Conventional Mortgages — 3% Down, Cancellable PMI

Conventional loans are the most common mortgage in the United States — roughly two-thirds of home purchases are financed with one each year. Unlike FHA, VA, or USDA loans, conventional mortgages aren’t insured or guaranteed by a government agency. Instead they follow guidelines set by Fannie Mae and Freddie Mac (the “conforming” guidelines) and are funded by private lenders. That structure gives conventional loans three advantages borrowers with strong credit care about: down payments as low as 3%, the ability to cancel mortgage insurance once you hit 20% equity, and the widest selection of property types — primary homes, second homes, and investment properties all qualify. For a first-time buyer with a 720 credit score and stable income, conventional is almost always cheaper than FHA over the life of the loan, even though FHA allows a lower credit-score entry point.
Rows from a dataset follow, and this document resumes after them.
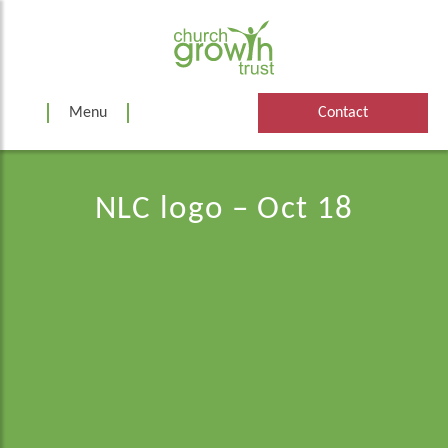
Skip
to
content
Menu
Contact
NLC logo – Oct 18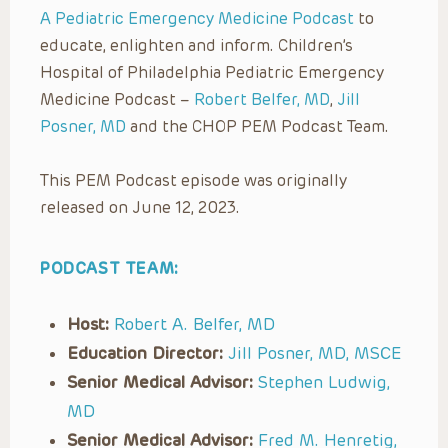
A Pediatric Emergency Medicine Podcast
to
educate, enlighten and inform. Children’s
Hospital of Philadelphia Pediatric Emergency
Medicine Podcast –
Robert Belfer, MD
,
Jill
Posner, MD
and the CHOP PEM Podcast Team.
This PEM Podcast episode was originally
released on June 12, 2023.
PODCAST TEAM:
Host:
Robert A. Belfer, MD
Education Director:
Jill Posner, MD, MSCE
Senior Medical Advisor:
Stephen Ludwig,
MD
Senior Medical Advisor:
Fred M. Henretig,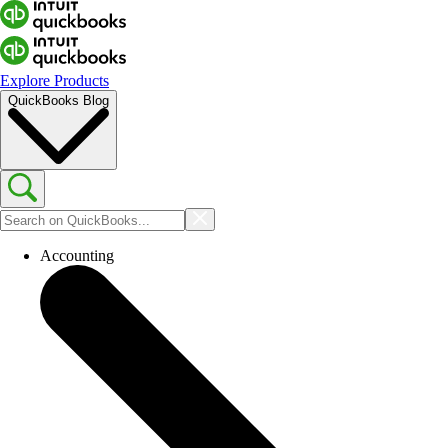
Explore Products
QuickBooks Blog
Accounting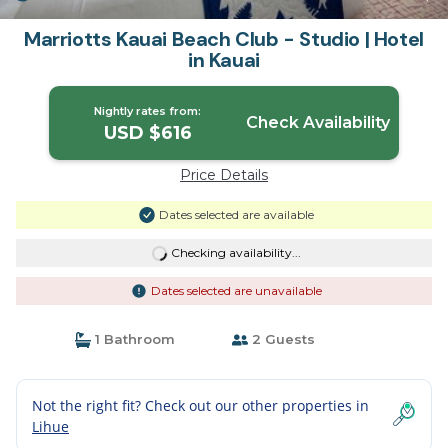
Marriotts Kauai Beach Club - Studio | Hotel
in Kauai
Nightly rates from:
Check Availability
USD $616
Price Details
Dates selected are available
Checking availability...
Dates selected are unavailable
1 Bathroom
2 Guests
Not the right fit? Check out our other properties in
Lihue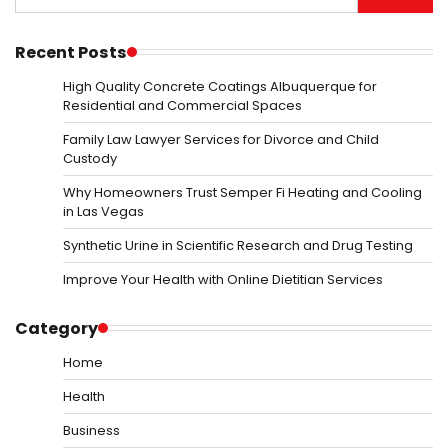
for:
Recent Posts
High Quality Concrete Coatings Albuquerque for
Residential and Commercial Spaces
Family Law Lawyer Services for Divorce and Child
Custody
Why Homeowners Trust Semper Fi Heating and Cooling
in Las Vegas
Synthetic Urine in Scientific Research and Drug Testing
Improve Your Health with Online Dietitian Services
Category
Home
Health
Business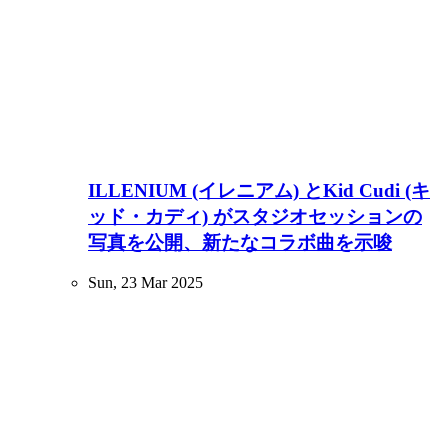
ILLENIUM (イレニアム) とKid Cudi (キ
ッド・カディ) がスタジオセッションの
写真を公開、新たなコラボ曲を示唆
Sun, 23 Mar 2025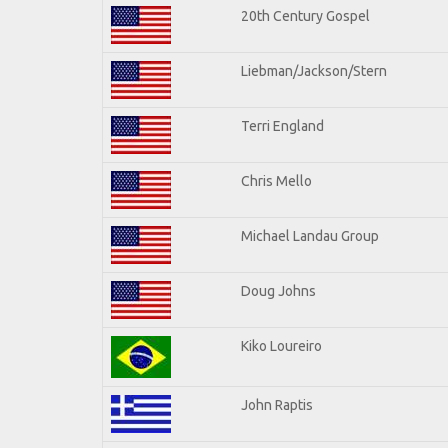
20th Century Gospel
Liebman/Jackson/Stern
Terri England
Chris Mello
Michael Landau Group
Doug Johns
Kiko Loureiro
John Raptis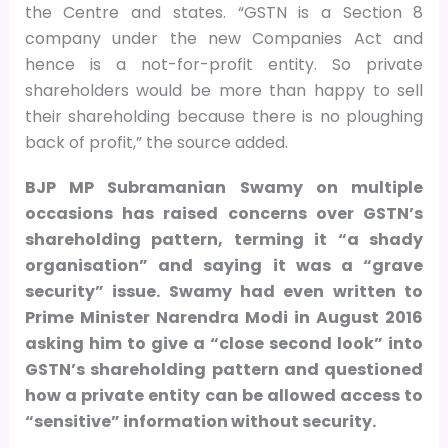
the Centre and states. “GSTN is a Section 8
company under the new Companies Act and
hence is a not-for-profit entity. So private
shareholders would be more than happy to sell
their shareholding because there is no ploughing
back of profit,” the source added.
BJP MP Subramanian Swamy on multiple
occasions has raised concerns over GSTN’s
shareholding pattern, terming it “a shady
organisation” and saying it was a “grave
security” issue. Swamy had even written to
Prime Minister Narendra Modi in August 2016
asking him to give a “close second look” into
GSTN’s shareholding pattern and questioned
how a private entity can be allowed access to
“sensitive” information without security.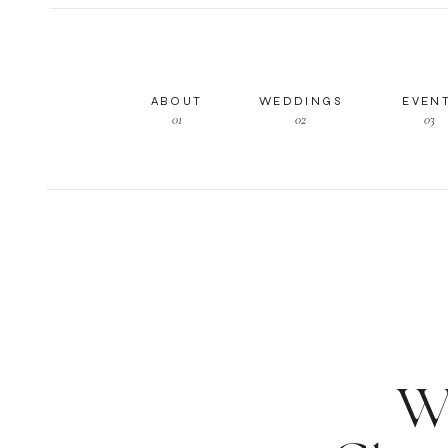
ABOUT
WEDDINGS
EVEN
01
02
03
W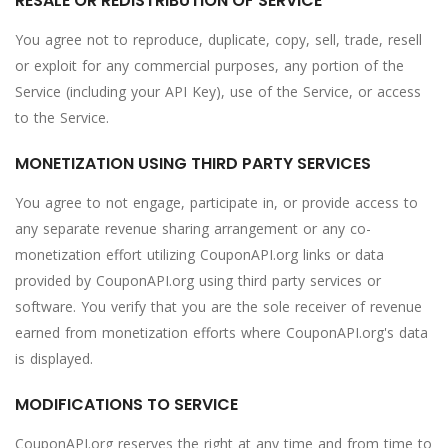
RESALE OR REDISTRIBUTION OF SERVICE
You agree not to reproduce, duplicate, copy, sell, trade, resell
or exploit for any commercial purposes, any portion of the
Service (including your API Key), use of the Service, or access
to the Service.
MONETIZATION USING THIRD PARTY SERVICES
You agree to not engage, participate in, or provide access to
any separate revenue sharing arrangement or any co-
monetization effort utilizing CouponAPI.org links or data
provided by CouponAPI.org using third party services or
software. You verify that you are the sole receiver of revenue
earned from monetization efforts where CouponAPI.org's data
is displayed.
MODIFICATIONS TO SERVICE
CouponAPI.org reserves the right at any time and from time to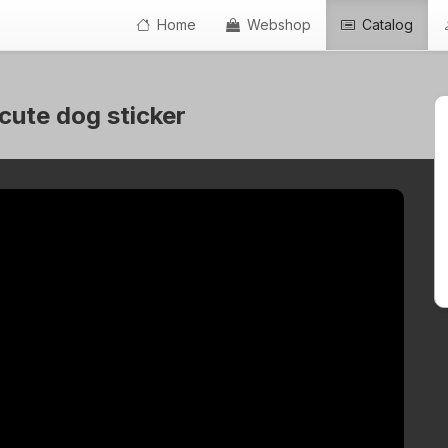
Home
Webshop
Catalog
 cute dog sticker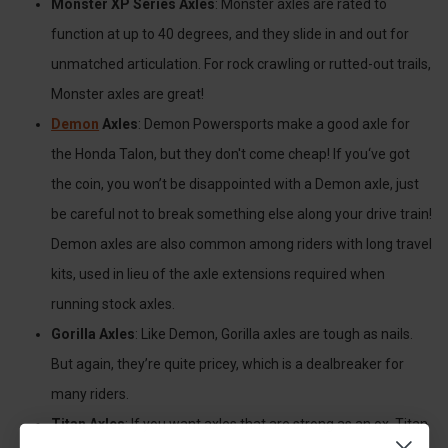
Monster XP Series Axles
: Monster axles are rated to
function at up to 40 degrees, and they slide in and out for
unmatched articulation. For rock crawling or rutted-out trails,
Monster axles are great!
Demon
Axles
: Demon Powersports make a good axle for
the Honda Talon, but they don't come cheap! If you‘ve got
the coin, you won’t be disappointed with a Demon axle, just
be careful not to break something else along your drive train!
Demon axles are also common among riders with long travel
kits, used in lieu of the axle extensions required when
running stock axles.
Gorilla Axles
: Like Demon, Gorilla axles are tough as nails.
But again, they’re quite pricey, which is a dealbreaker for
many riders.
Titan Axles
: If you want axles that are strong as an ox, Titan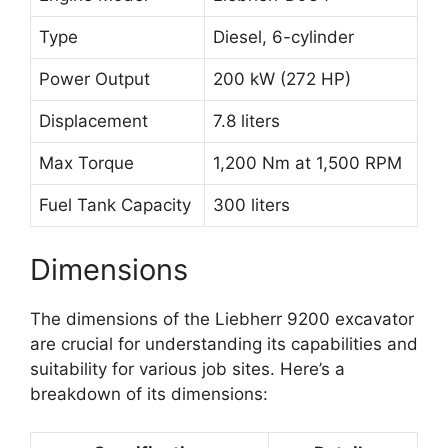
Type
Diesel, 6-cylinder
Power Output
200 kW (272 HP)
Displacement
7.8 liters
Max Torque
1,200 Nm at 1,500 RPM
Fuel Tank Capacity
300 liters
Dimensions
The dimensions of the Liebherr 9200 excavator
are crucial for understanding its capabilities and
suitability for various job sites. Here’s a
breakdown of its dimensions: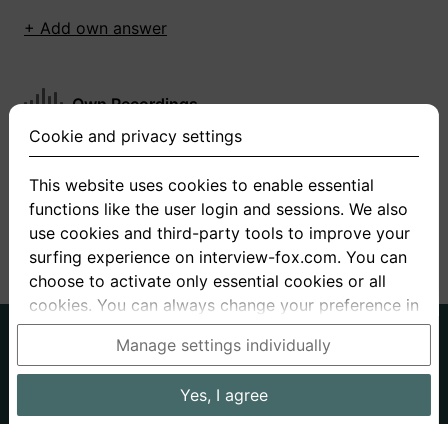
+ Add own answer
Own Recordings
Cookie and privacy settings
You have not recorded any answers for this
question
This website uses cookies to enable essential
functions like the user login and sessions. We also
+ Record new answer
use cookies and third-party tools to improve your
surfing experience on interview-fox.com. You can
choose to activate only essential cookies or all
cookies. You can always change your preference in
the cookie and privacy settings. This link can also
German
English
Manage settings individually
be found in the footer of the site. If you need more
About us
Privacy
Terms
information, please visit our
privacy policy
.
Yes, I agree
Imprint
Interview questions
Prices
Interview Blog
Data processing in the USA: By clicking on "Yes, I
Employers
Job ads
Stories
agree", you also consent, in accordance with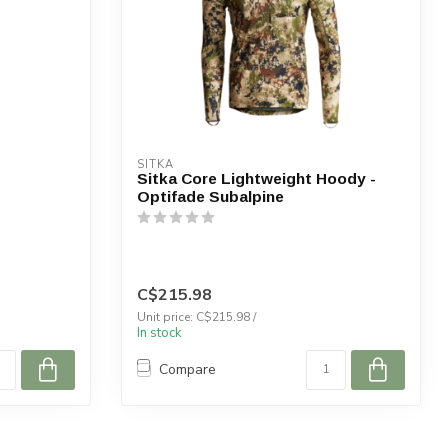
SITKA
Sitka Core Lightweight Hoody -
Optifade Subalpine
C$215.98
Unit price: C$215.98 /
In stock
Compare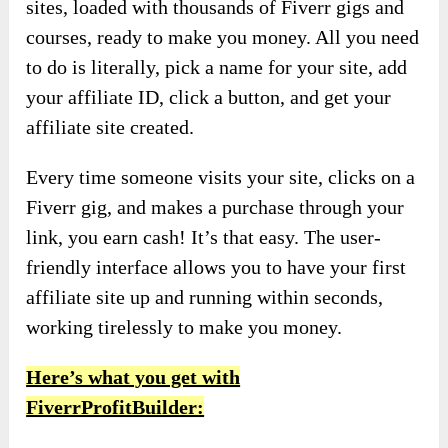
sites, loaded with thousands of Fiverr gigs and
courses, ready to make you money. All you need
to do is literally, pick a name for your site, add
your affiliate ID, click a button, and get your
affiliate site created.
Every time someone visits your site, clicks on a
Fiverr gig, and makes a purchase through your
link, you earn cash! It’s that easy. The user-
friendly interface allows you to have your first
affiliate site up and running within seconds,
working tirelessly to make you money.
Here’s what you get with
FiverrProfitBuilder:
3%minimum down payment for qualified buyers
620+typical minimum credit score
Flexibleproperty type options
PMIremovable once you reach 20% equity

Conventional Mortgages — 3% Down, Cancellable PMI Options

Conventional Fixed-Rate

  • Lock in a consistent interest rate for the life of the loan
  • Available in 10-, 15-, 20-, and 30-year terms
  • Monthly principal and interest payments never change
Great for
  • Buyers planning to stay in their home long-term
  • Borrowers who value predictable monthly payments

Conventional Adjustable-Rate (ARM)

  • Lower initial rate compared to fixed-rate options
  • Rate adjusts after an initial fixed period (typically 5 or 7 years)
  • Annual and lifetime rate caps limit how much the rate can change
Great for
  • Buyers who plan to move or refinance within a few years
  • Borrowers comfortable with potential rate adjustments in exchange for a lower starting rate

Conventional with Low Down Payment

  • Put as little as 3% down on a primary residence
  • First-time and repeat buyers may qualify
  • PMI is required but can be cancelled at 20% equity
Great for
  • First-time homebuyers with strong credit but limited savings
  • Buyers who want to enter the market sooner while building equity

How Conventional Loans Work

01

Conventional loans are available in fixed-rate and adjustable-rate options with terms typically ranging from 10 to 30 years.

02

Private mortgage insurance (PMI) is required when your down payment is less than 20%, but it can be removed once you build sufficient equity.

03

Loan limits are set annually by the Federal Housing Finance Agency — amounts above those limits fall into jumbo territory (typically $766,550 in most counties, higher in designated high-cost areas).

04

Fannie Mae and Freddie Mac — the government-sponsored enterprises that buy conforming loans — set the underwriting guidelines most lenders follow. Automated underwriting (DU for Fannie, LP for Freddie) drives approval decisions.

05

Gift funds are allowed for down payment and closing costs. With 20%+ down, 100% of funds can be gifted; below 20%, at least 5% generally must be your own unless you use HomeReady or Home Possible.

06

No prepayment penalties. You can pay extra, recast, or pay off early without fees — standard on all Fannie/Freddie conforming loans.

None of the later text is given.